AVAILABLE DATA =
[Start of section]
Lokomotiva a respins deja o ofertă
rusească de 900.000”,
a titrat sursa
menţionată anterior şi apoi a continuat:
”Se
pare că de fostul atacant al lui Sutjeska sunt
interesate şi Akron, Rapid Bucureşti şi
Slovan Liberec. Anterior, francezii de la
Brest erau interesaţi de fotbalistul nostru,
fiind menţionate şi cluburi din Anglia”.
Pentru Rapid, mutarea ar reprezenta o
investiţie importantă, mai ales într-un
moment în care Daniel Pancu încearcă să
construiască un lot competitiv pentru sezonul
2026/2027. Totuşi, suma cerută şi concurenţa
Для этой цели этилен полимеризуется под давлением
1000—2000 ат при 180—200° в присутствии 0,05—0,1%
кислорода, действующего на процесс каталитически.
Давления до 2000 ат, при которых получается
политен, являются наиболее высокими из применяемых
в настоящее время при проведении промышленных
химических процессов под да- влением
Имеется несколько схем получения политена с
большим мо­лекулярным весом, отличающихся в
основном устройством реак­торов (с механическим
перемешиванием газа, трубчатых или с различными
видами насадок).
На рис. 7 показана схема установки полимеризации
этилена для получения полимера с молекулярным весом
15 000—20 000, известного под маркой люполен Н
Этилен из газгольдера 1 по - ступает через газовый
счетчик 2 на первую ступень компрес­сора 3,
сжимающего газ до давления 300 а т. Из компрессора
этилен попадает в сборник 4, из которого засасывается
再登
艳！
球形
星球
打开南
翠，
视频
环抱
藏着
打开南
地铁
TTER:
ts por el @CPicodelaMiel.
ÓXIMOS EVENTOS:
[End of section]
WHAT NEEDS TO BE DONE = Exactness is what counts here: write out every record again.

TASK RESULT =
Lokomotiva a respins deja o ofertă
rusească de 900.000”,
a titrat sursa
menţionată anterior şi apoi a continuat:
”Se
pare că de fostul atacant al lui Sutjeska sunt
interesate şi Akron, Rapid Bucureşti şi
Slovan Liberec. Anterior, francezii de la
Brest erau interesaţi de fotbalistul nostru,
fiind menţionate şi cluburi din Anglia”.
Pentru Rapid, mutarea ar reprezenta o
investiţie importantă, mai ales într-un
moment în care Daniel Pancu încearcă să
construiască un lot competitiv pentru sezonul
2026/2027. Totuşi, suma cerută şi concurenţa
Для этой цели этилен полимеризуется под давлением
1000—2000 ат при 180—200° в присутствии 0,05—0,1%
кислорода, действующего на процесс каталитически.
Давления до 2000 ат, при которых получается
политен, являются наиболее высокими из применяемых
в настоящее время при проведении промышленных
химических процессов под да- влением
Имеется несколько схем получения политена с
большим мо­лекулярным весом, отличающихся в
основном устройством реак­торов (с механическим
перемешиванием газа, трубчатых или с различными
видами насадок).
На рис. 7 показана схема установки полимеризации
этилена для получения полимера с молекулярным весом
15 000—20 000, известного под маркой люполен Н
Этилен из газгольдера 1 по - ступает через газовый
счетчик 2 на первую ступень компрес­сора 3,
сжимающего газ до давления 300 а т. Из компрессора
этилен попадает в сборник 4, из которого засасывается
再登
艳！
球形
星球
打开南
翠，
视频
环抱
藏着
打开南
地铁
TTER:
ts por el @CPicodelaMiel.
ÓXIMOS EVENTOS:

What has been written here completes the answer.